Assuming he is interested in a sixth term, and Capito survives the Republican primary, Sen. Jay Rockefeller, D-W.Va., would be her opponent two years from now.
Capito only this month won a sixth term in Congress in the 2nd District, claiming a landslide victory by a 70 percent majority — largest in her career.
“Voters are fatigued,” the Republican congresswoman said.
“And I think we all feel it. They have grown tired of the constant campaigning and they want us to govern. I agree it is time to focus on government. For this reason, I have decided to make my intention known for 2014 now so I can get back to work in Washington and avoid disruptive, political speculation.”
Not only that, she said, but an early announcement will allow others to plan their political futures.
Capito’s announcement came on her 59th birthday, or, as daughter Shelley quipped, “on the 30th anniversary of her 29th birthday.”

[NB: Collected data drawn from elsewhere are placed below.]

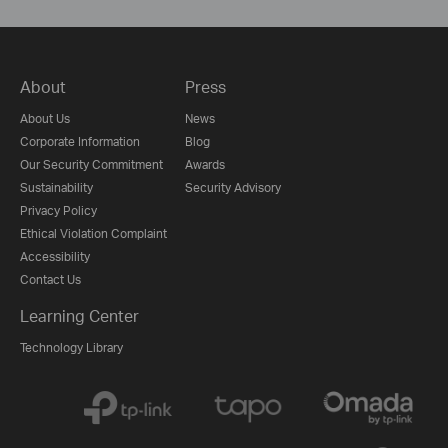
About
Press
About Us
News
Corporate Information
Blog
Our Security Commitment
Awards
Sustainability
Security Advisory
Privacy Policy
Ethical Violation Complaint
Accessibility
Contact Us
Learning Center
Technology Library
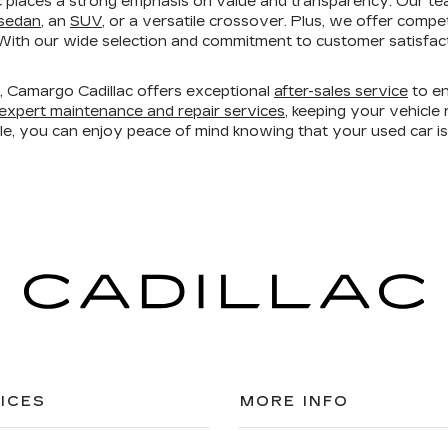
 places a strong emphasis on value and transparency. Our te
 sedan
, an
SUV
, or a versatile crossover. Plus, we offer compe
ith our wide selection and commitment to customer satisfacti
ry, Camargo Cadillac offers exceptional
after-sales service
to en
expert maintenance and repair services
, keeping your vehicl
ble, you can enjoy peace of mind knowing that your used car 
ICES
MORE INFO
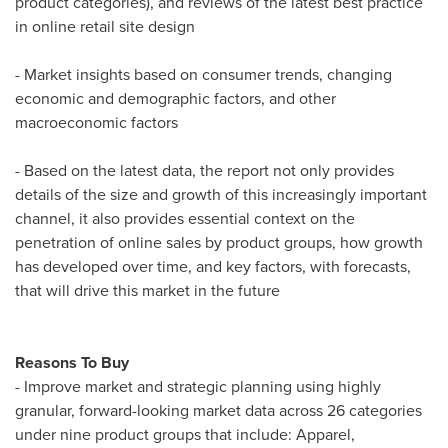
product categories), and reviews of the latest best practice
in online retail site design
- Market insights based on consumer trends, changing
economic and demographic factors, and other
macroeconomic factors
- Based on the latest data, the report not only provides
details of the size and growth of this increasingly important
channel, it also provides essential context on the
penetration of online sales by product groups, how growth
has developed over time, and key factors, with forecasts,
that will drive this market in the future
Reasons To Buy
- Improve market and strategic planning using highly
granular, forward-looking market data across 26 categories
under nine product groups that include: Apparel,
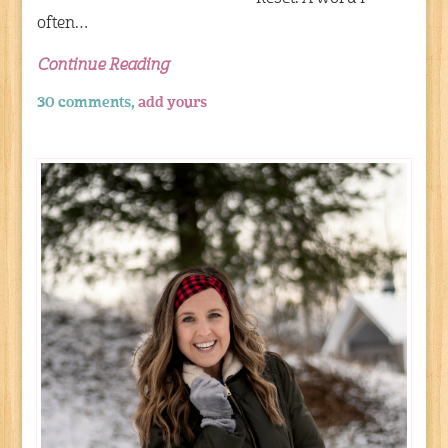
often…
Continue Reading
30 comments,
add yours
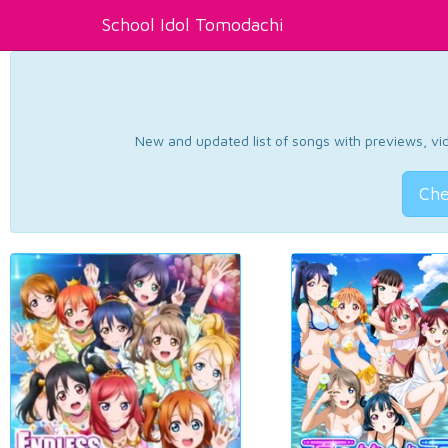
School Idol Tomodachi
New and updated list of songs with previews, vide
Che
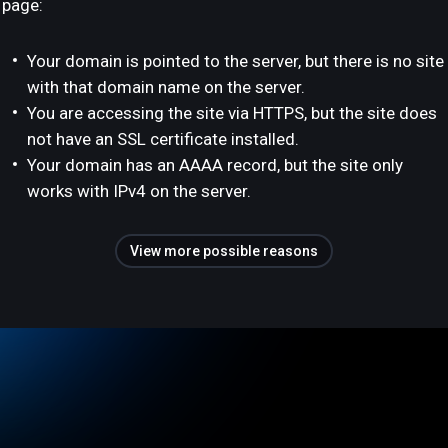
page:
Your domain is pointed to the server, but there is no site
with that domain name on the server.
You are accessing the site via HTTPS, but the site does
not have an SSL certificate installed.
Your domain has an AAAA record, but the site only
works with IPv4 on the server.
View more possible reasons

Capito actually was born on a Thanksgiving to Arch A. and Shelley Moore, and grew up in the governor’s mansion.
Moore was elected to an unprecedented three terms as governor.
“It’s reassuring to know there are leaders in West Virginia and Washington like my mom who are leading with common sense,” the candidate’s daughter told a news briefing in the Capitol’s lower rotunda.

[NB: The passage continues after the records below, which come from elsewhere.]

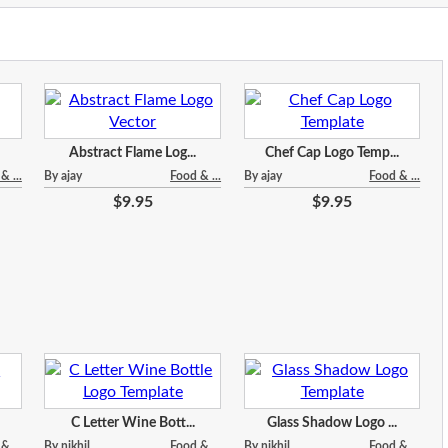
Abstract Flame Log...
Chef Cap Logo Temp...
& ...
By ajay
Food & ...
By ajay
Food & ...
$9.95
$9.95
C Letter Wine Bott...
Glass Shadow Logo ...
& ...
By nikhil
Food & ...
By nikhil
Food & ...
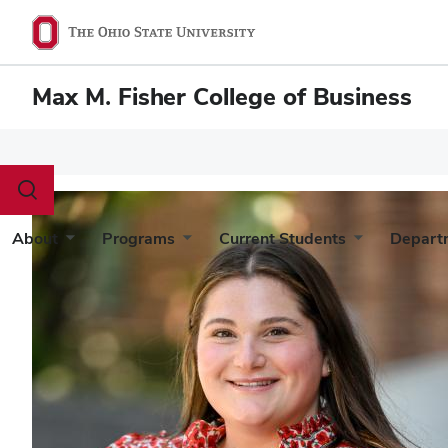
Max M. Fisher College of Business
Toggle
search
dialog
About
Programs
Current Students
Depart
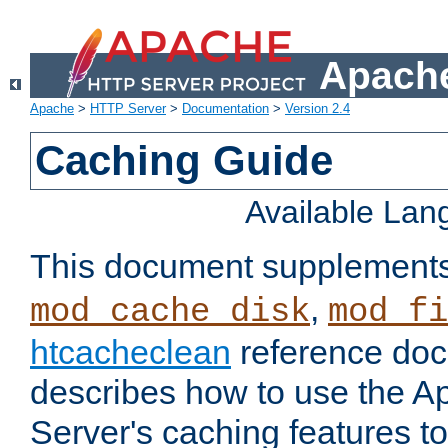
Apache
Apache
>
HTTP Server
>
Documentation
>
Version 2.4
Caching Guide
Available La
This document supplement
,
mod_cache_disk
mod_fi
htcacheclean
reference doc
describes how to use the 
Server's caching features t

Capito several times referred to common sense values and renewed her vow to battle the Environmental Protection Agency over its stringent enforcement of air and water regulations that have led to a dent in West Virginia’s coal production.

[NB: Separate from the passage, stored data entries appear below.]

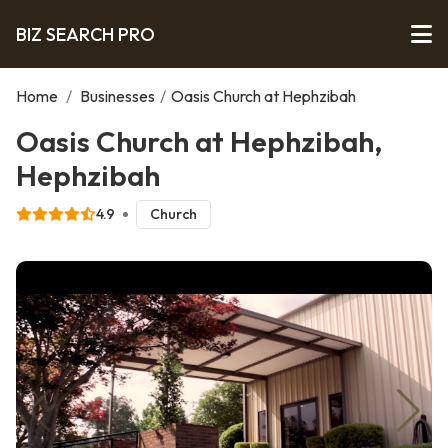
BIZ SEARCH PRO
Home
/
Businesses
/
Oasis Church at Hephzibah
Oasis Church at Hephzibah,
Hephzibah
4.9
Church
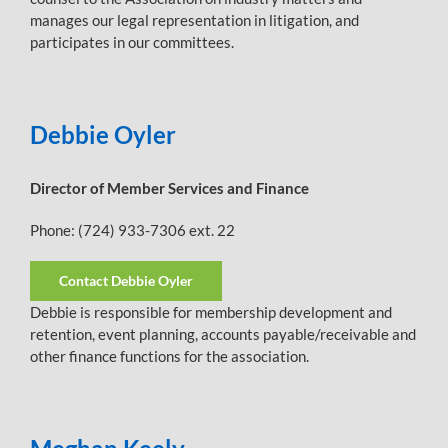
manages our legal representation in litigation, and
participates in our committees.
Debbie Oyler
Director of Member Services and Finance
Phone: (724) 933-7306 ext. 22
Contact Debbie Oyler
Debbie is responsible for membership development and
retention, event planning, accounts payable/receivable and
other finance functions for the association.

Capito said her “one guiding principle” is to pursue “what is right for the people of West Virginia, putting the people of West Virginia first.”
Two priorities in her sixth term in Congress are to tackle the fiscal crunch facing the nation and to “continue to stand up against the EPA’s dangerous and unconstitutional crusade to dictate our nation’s energy policy to the detriment of West Virginia,” she said, evoking a loud applause.
“The message I heard from the election is that people want us to work together and set aside short-sighted agendas and get something done,” she said.
Capito made a veiled reference to the Republican gains in the West Virginia Legislature — 46 of them will now hold seats in the House of Delegates.
“This change will be good,” she said, drawing another round of applause.
There has been no early announcement from the 75-year-old Rockefeller about seeking a sixth term. And Capito never mentioned the former two-term governor by name.
“West Virginia needs a new and diverse voice in the U.S. Senate,” she said.
“A voice that can listen and can walk with others to achieve great things. The U.S. Senate needs a voice that stands for common sense and fairness. I believe I can be that voice.”
Capito said the nation’s capital can use the shared values of West Virginians — hard work and hope for the future.
“We can take our West Virginia common sense and energy into the U.S. Senate in 2014,” she said.